• [WORK TO COMPLETE]: The response should consist only of the lines from the one with "Identify the location" to the end of the data below, copied exactly and without pictures.

(Stored records)
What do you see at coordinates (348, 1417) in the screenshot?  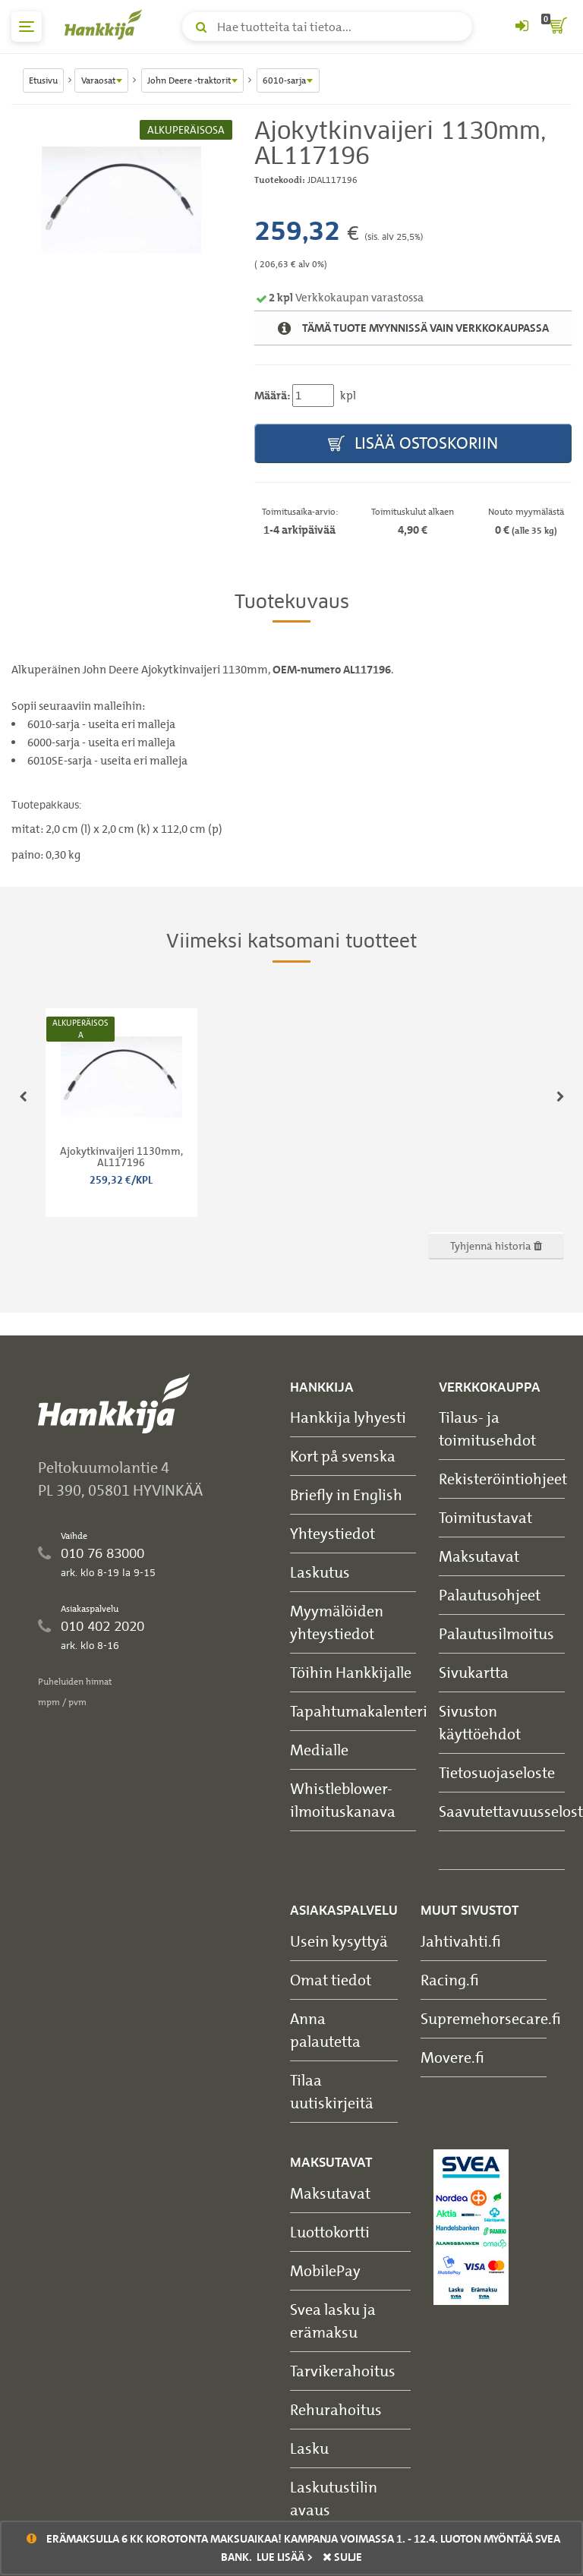 I see `Hankkija lyhyesti` at bounding box center [348, 1417].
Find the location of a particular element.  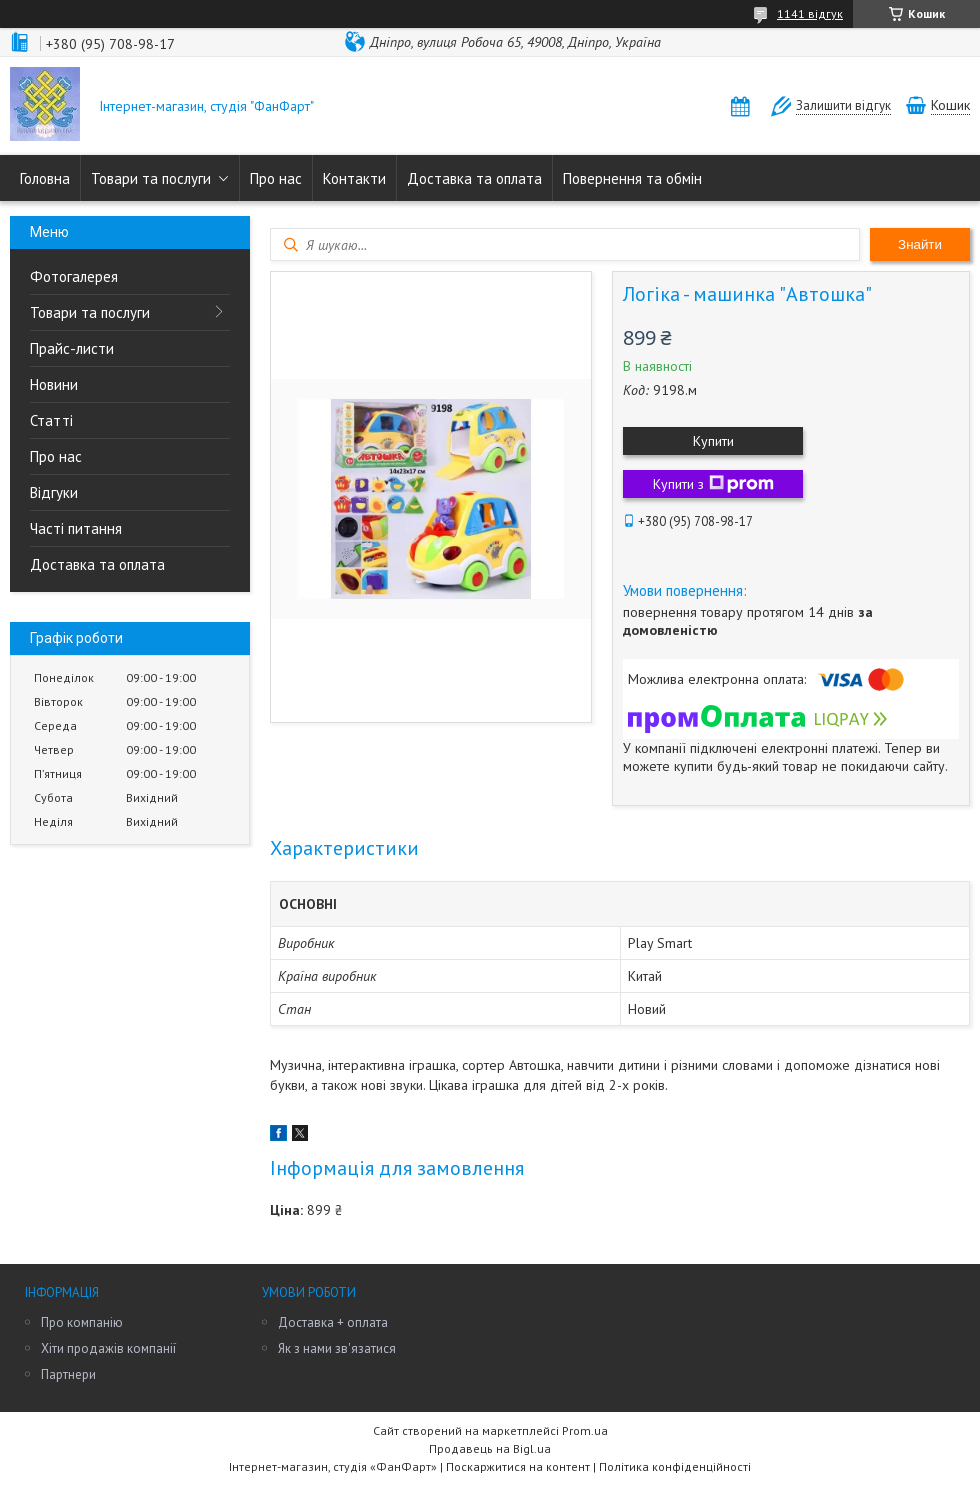

Поскаржитися на контент is located at coordinates (518, 1466).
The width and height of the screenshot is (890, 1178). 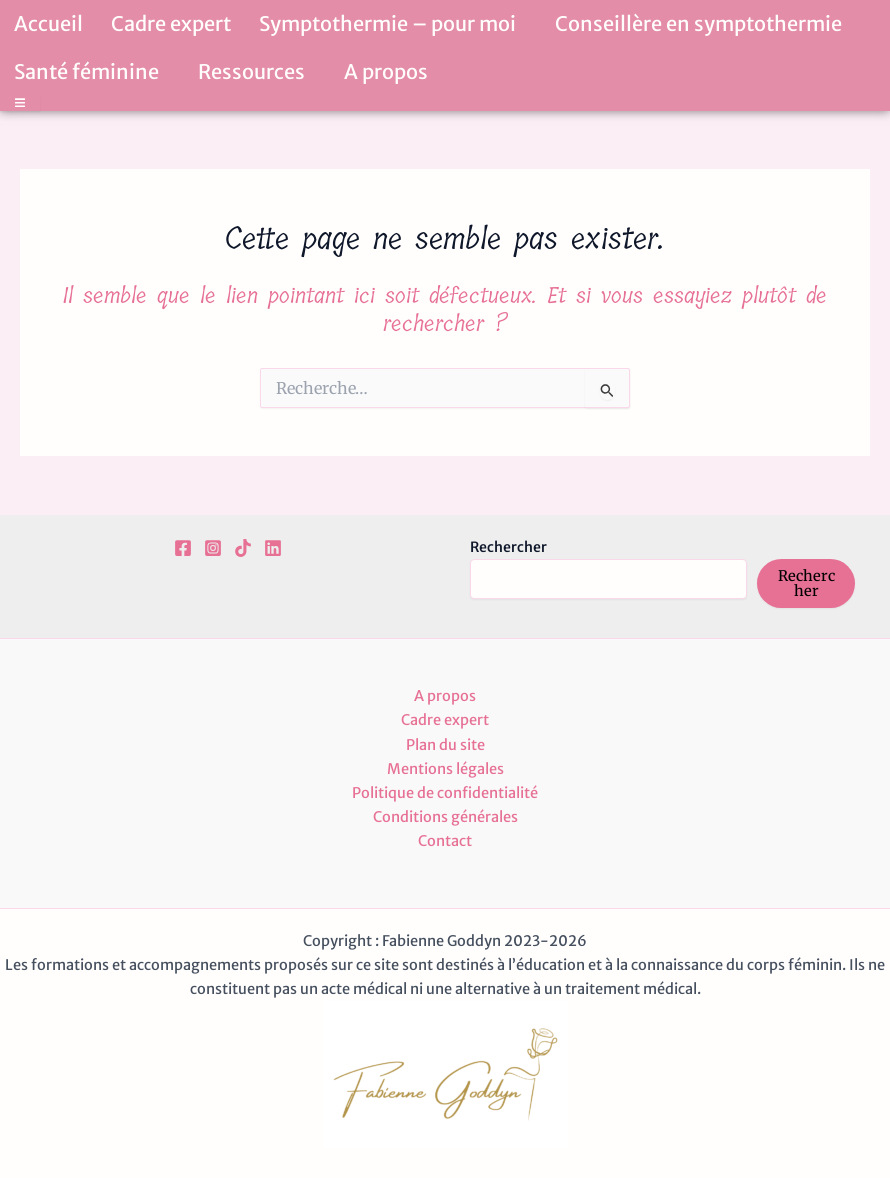 What do you see at coordinates (48, 23) in the screenshot?
I see `Accueil` at bounding box center [48, 23].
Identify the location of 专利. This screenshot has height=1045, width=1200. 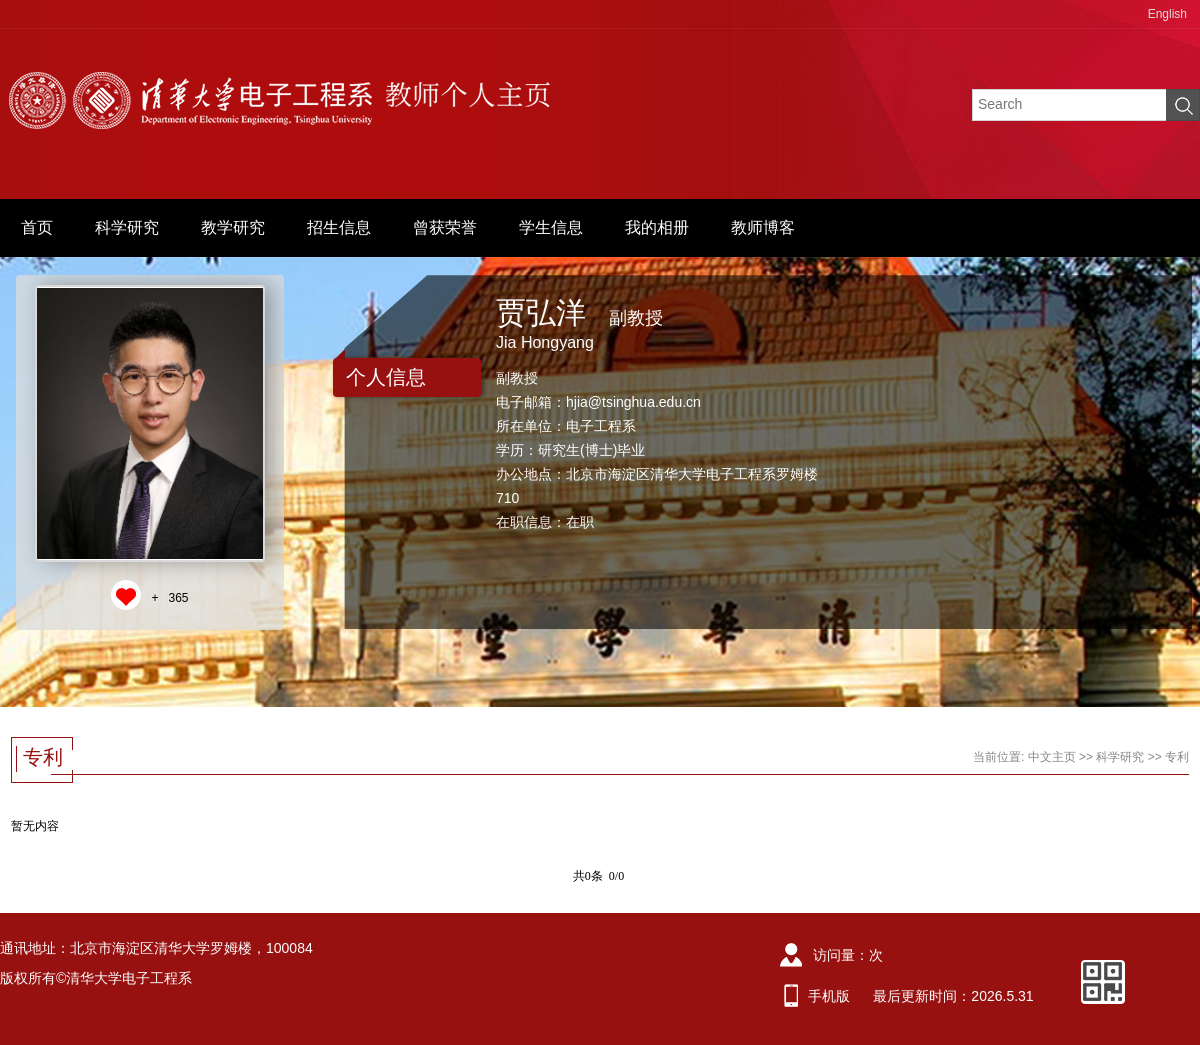
(1177, 757).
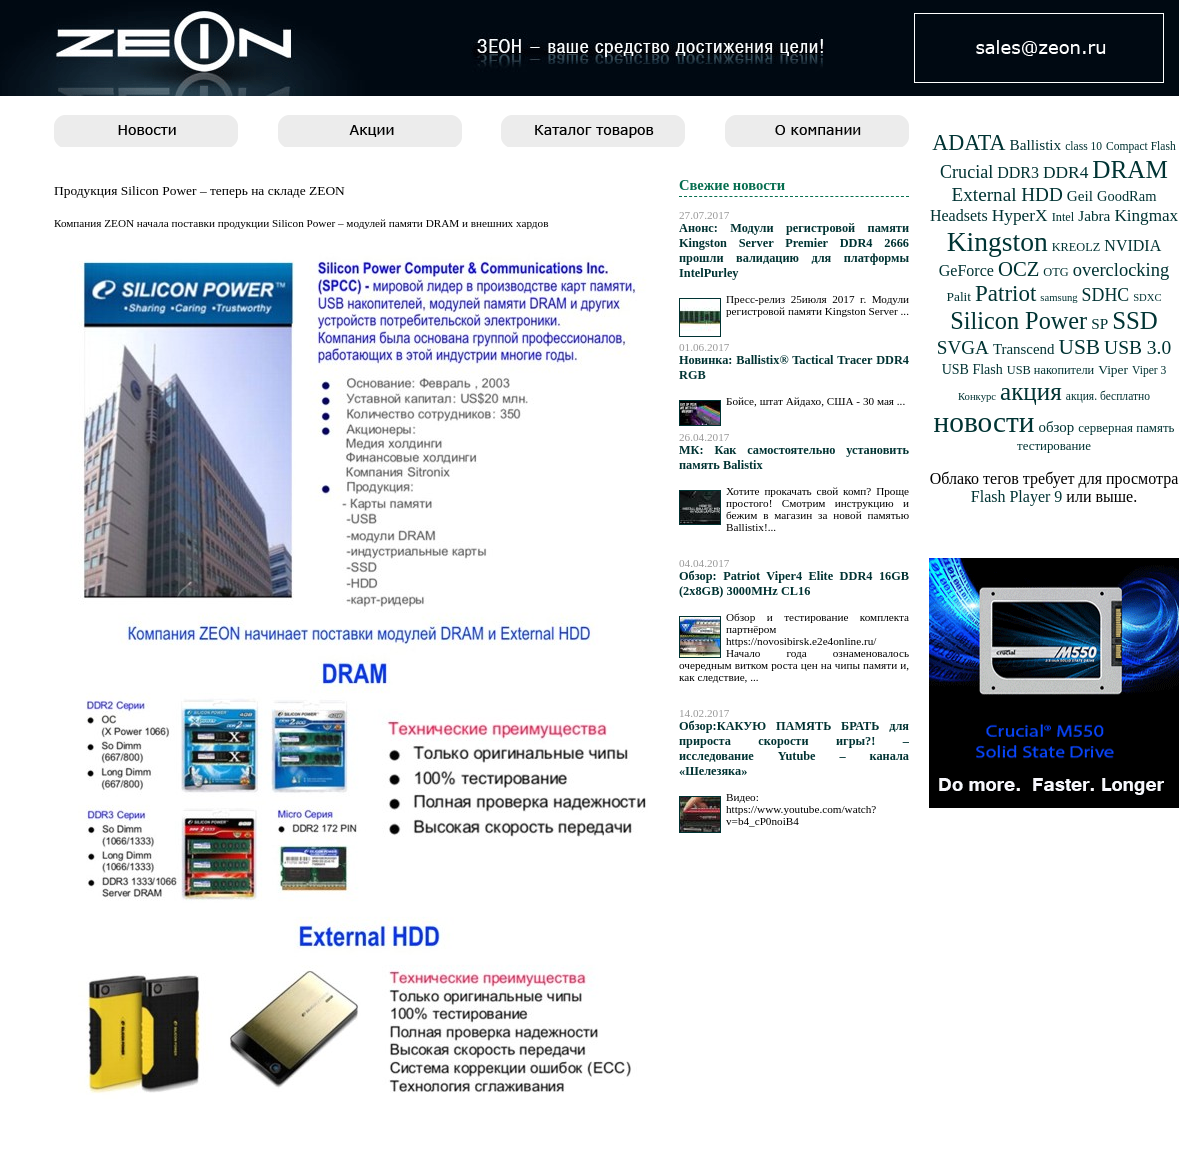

• [ANSWER TO THE EXERCISE]:
Identify the location of 专利. This screenshot has height=1045, width=1200. 
(1177, 757).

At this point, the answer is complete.